Your task:
The entries below should be quoted exactly, with no pictures carried over.

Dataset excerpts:
- Opening Delimiter -

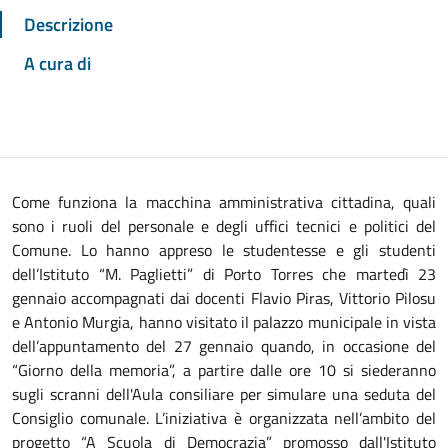
Descrizione
A cura di
Come funziona la macchina amministrativa cittadina, quali
sono i ruoli del personale e degli uffici tecnici e politici del
Comune. Lo hanno appreso le studentesse e gli studenti
dell’Istituto “M. Paglietti” di Porto Torres che martedì 23
gennaio accompagnati dai docenti Flavio Piras, Vittorio Pilosu
e Antonio Murgia, hanno visitato il palazzo municipale in vista
dell’appuntamento del 27 gennaio quando, in occasione del
“Giorno della memoria”, a partire dalle ore 10 si siederanno
sugli scranni dell'Aula consiliare per simulare una seduta del
Consiglio comunale. L’iniziativa è organizzata nell’ambito del
progetto “A Scuola di Democrazia” promosso dall'Istituto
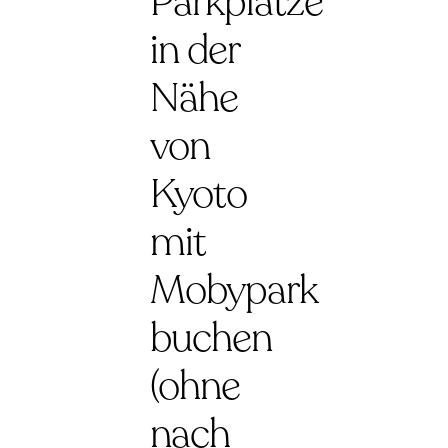
Parkplätze
in der
Nähe
von
Kyoto
mit
Mobypark
buchen
(ohne
nach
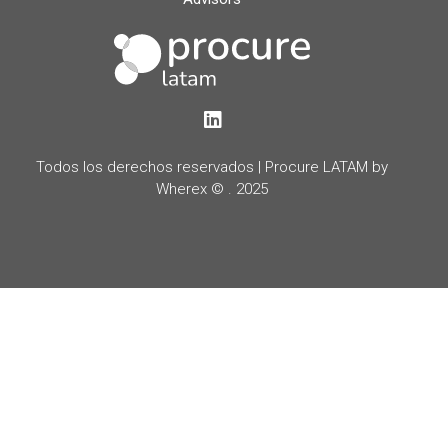
LinkedIn
Todos los derechos reservados | Procure LATAM by
Wherex © . 2025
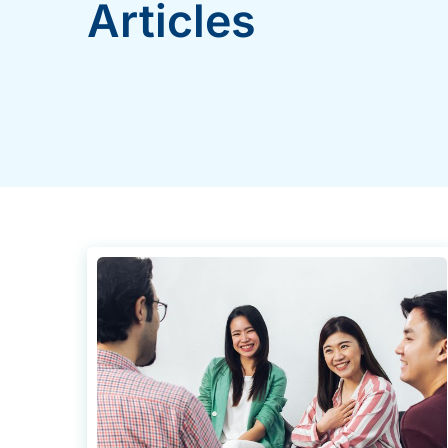
Articles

- Closing Delimiter -

Response to this exercise:
Descrizione
A cura di
Come funziona la macchina amministrativa cittadina, quali
sono i ruoli del personale e degli uffici tecnici e politici del
Comune. Lo hanno appreso le studentesse e gli studenti
dell’Istituto “M. Paglietti” di Porto Torres che martedì 23
gennaio accompagnati dai docenti Flavio Piras, Vittorio Pilosu
e Antonio Murgia, hanno visitato il palazzo municipale in vista
dell’appuntamento del 27 gennaio quando, in occasione del
“Giorno della memoria”, a partire dalle ore 10 si siederanno
sugli scranni dell'Aula consiliare per simulare una seduta del
Consiglio comunale. L’iniziativa è organizzata nell’ambito del
progetto “A Scuola di Democrazia” promosso dall'Istituto
Parkplätze
in der
Nähe
von
Kyoto
mit
Mobypark
buchen
(ohne
nach
LinkedIn
Todos los derechos reservados | Procure LATAM by
Wherex © . 2025
Articles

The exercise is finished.